Work order: What is needed is an exact transcription of the listing, with the images removed.

[Start of section]

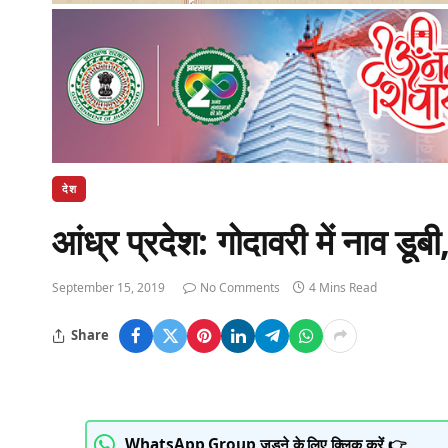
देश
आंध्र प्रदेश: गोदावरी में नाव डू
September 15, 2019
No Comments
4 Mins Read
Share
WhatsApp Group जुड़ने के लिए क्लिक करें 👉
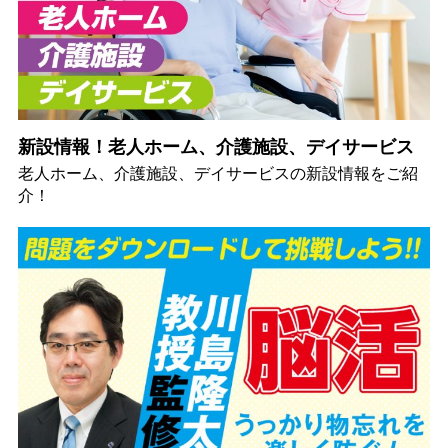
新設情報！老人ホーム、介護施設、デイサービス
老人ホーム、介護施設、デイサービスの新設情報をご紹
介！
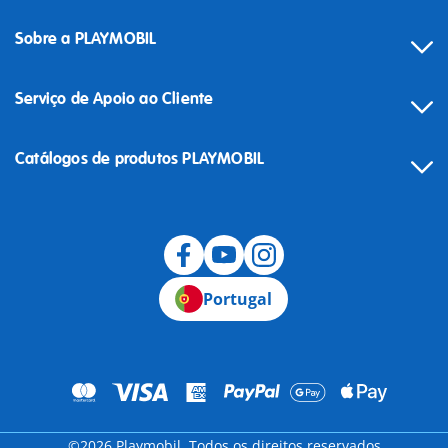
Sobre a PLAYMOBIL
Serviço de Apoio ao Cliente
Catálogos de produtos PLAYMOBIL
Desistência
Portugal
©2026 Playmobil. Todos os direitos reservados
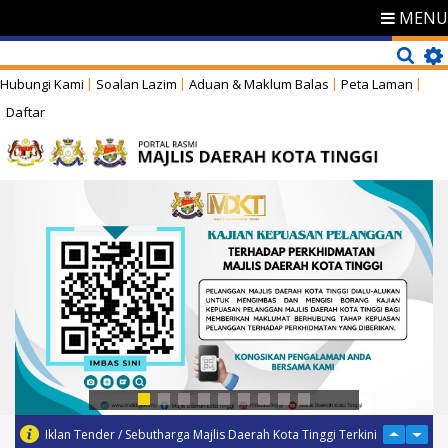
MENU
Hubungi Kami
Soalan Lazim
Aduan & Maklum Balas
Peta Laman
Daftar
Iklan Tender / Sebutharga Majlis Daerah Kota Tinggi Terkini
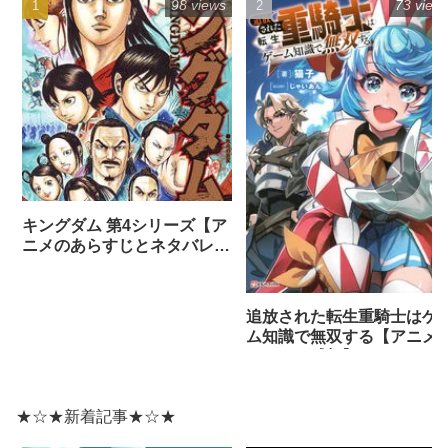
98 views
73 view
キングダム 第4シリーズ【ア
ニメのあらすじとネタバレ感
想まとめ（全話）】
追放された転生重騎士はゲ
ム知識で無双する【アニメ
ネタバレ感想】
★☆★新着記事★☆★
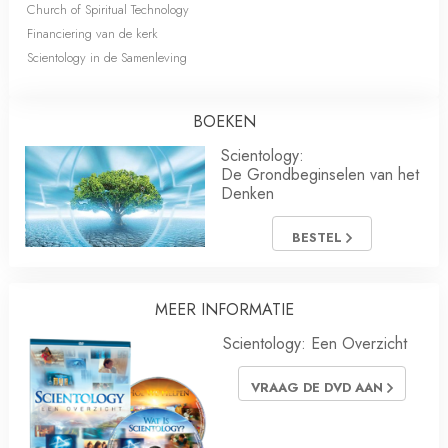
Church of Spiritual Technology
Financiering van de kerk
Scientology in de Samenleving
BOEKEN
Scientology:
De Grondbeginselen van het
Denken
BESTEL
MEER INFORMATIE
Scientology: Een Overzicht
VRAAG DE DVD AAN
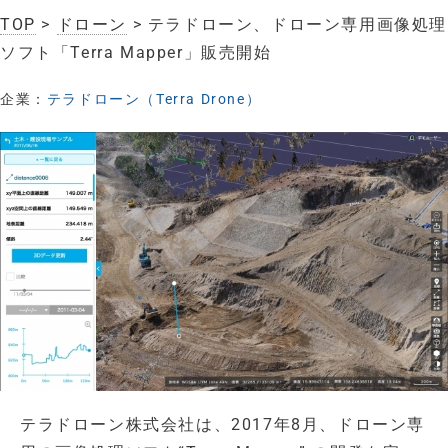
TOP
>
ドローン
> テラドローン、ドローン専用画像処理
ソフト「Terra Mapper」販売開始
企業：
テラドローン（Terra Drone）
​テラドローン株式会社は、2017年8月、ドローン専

[End of section]

Solution to the exercise:
देश
आंध्र प्रदेश: गोदावरी में नाव डू
September 15, 2019
No Comments
4 Mins Read
Share
WhatsApp Group जुड़ने के लिए क्लिक करें 👉
新設情報！老人ホーム、介護施設、デイサービス
老人ホーム、介護施設、デイサービスの新設情報をご紹
介！
Sobre a PLAYMOBIL
Serviço de Apoio ao Cliente
Catálogos de produtos PLAYMOBIL
Desistência
Portugal
©2026 Playmobil. Todos os direitos reservados
MENU
Hubungi Kami
Soalan Lazim
Aduan & Maklum Balas
Peta Laman
Daftar
Iklan Tender / Sebutharga Majlis Daerah Kota Tinggi Terkini
98 views
73 view
キングダム 第4シリーズ【ア
ニメのあらすじとネタバレ感
想まとめ（全話）】
追放された転生重騎士はゲ
ム知識で無双する【アニメ
ネタバレ感想】
★☆★新着記事★☆★
Church of Spiritual Technology
Financiering van de kerk
Scientology in de Samenleving
BOEKEN
Scientology:
De Grondbeginselen van het
Denken
BESTEL
MEER INFORMATIE
Scientology: Een Overzicht
VRAAG DE DVD AAN
TOP
>
ドローン
> テラドローン、ドローン専用画像処理
ソフト「Terra Mapper」販売開始
企業：
テラドローン（Terra Drone）
​テラドローン株式会社は、2017年8月、ドローン専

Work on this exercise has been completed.